How about people simply not complaining about what things cost, buy what they can afford to buy and enjoy it, and live without what they cannot afford?

Arcane thinking, I know.


----------



## feck (Sep 19, 2013)

EastWest Lurker @ Thu Sep 19 said:


> How about people simply not complaining about what things cost, buy what they can afford to buy and enjoy it, and live without what they cannot afford?



Agreed!


----------



## Darthmorphling (Sep 19, 2013)

EastWest Lurker @ Thu Sep 19 said:


> How about people simply not complaining about what things cost, buy what they can afford to buy and enjoy it, and live without what they cannot afford?
> 
> Arcane thinking, I know.



I do agree with Jay here. There are too many competing products out there to worry about price. If you want a specific feature then pay for it.

However, all of the, "In my day...," comments are kind of ridiculous.


----------



## EastWest Lurker (Sep 19, 2013)

Halle-f'inglujah, I was beginning to question my sanity.


----------



## Daryl (Sep 19, 2013)

The only thing I would add is that next time you want to complain about the cost of a product, just stop to think how you react (or feel for that matter) when your employer/client tells you that your fees are too high and only wants to pay you 50%. Not great, I'll bet. :wink: 

D


----------



## Darthmorphling (Sep 19, 2013)

EastWest Lurker @ Thu Sep 19 said:


> Halle-f'inglujah, I was beginning to question my sanity.



No need to question it, not for this anyway :twisted:


----------



## EastWest Lurker (Sep 19, 2013)

Darthmorphling @ Thu Sep 19 said:


> EastWest Lurker @ Thu Sep 19 said:
> 
> 
> > Halle-f'inglujah, I was beginning to question my sanity.
> ...



:lol:


----------



## midi_controller (Sep 19, 2013)

I''ll agree with the let's stop complaining bit, and this is probably the response I would normally have expected.
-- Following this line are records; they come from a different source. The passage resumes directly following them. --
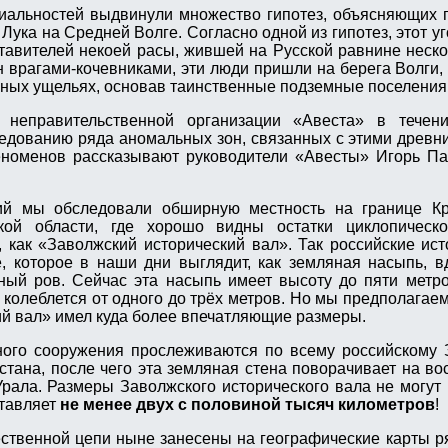
иальностей выдвинули множество гипотез, объясняющих 
Лука на Средней Волге. Согласно одной из гипотез, этот у
тавителей некоей расы, жившей на Русской равнине неско
н врагами-кочевниками, эти люди пришли на берега Волги, 
рных ущельях, основав таинственные подземные поселения
 неправительственной организации «Авеста» в течен
ледованию ряда аномальных зон, связанных с этими древн
еноменов рассказывают руководители «Авесты» Игорь Па
ий мы обследовали обширную местность на границе Кр
кой области, где хорошо видны остатки циклопическо
, как «Заволжский исторический вал». Так российские ис
, которое в наши дни выглядит, как земляная насыпь, 
ный ров. Сейчас эта насыпь имеет высоту до пяти метр
 колеблется от одного до трёх метров. Но мы предполагаем
ий вал» имел куда более впечатляющие размеры.
зного сооружения прослеживаются по всему российскому
стана, после чего эта земляная стена поворачивает на вос
Урала. Размеры Заволжского исторического вала не могут 
ставляет
не менее двух с половиной тысяч километров
!
ственной цепи ныне занесены на географические карты р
I was just saying that everyone does it from time to time, it's nothing unusual. If Steinburg has prices that you cannot or do not want to pay, there are plenty of alternatives. Personally, I'm a SONAR user, and happy to be one (mostly).

And I do agree with you to a degree Jay, there are plenty of people that have an entitlement complex, I just think it's unfair to stick that label on an entire generation. I'll balk at prices now and then, not because I think I'm entitled to it, but more because either the product doesn't seem worth it, or (as I believe is the case with the OP) it's not in line with the competition.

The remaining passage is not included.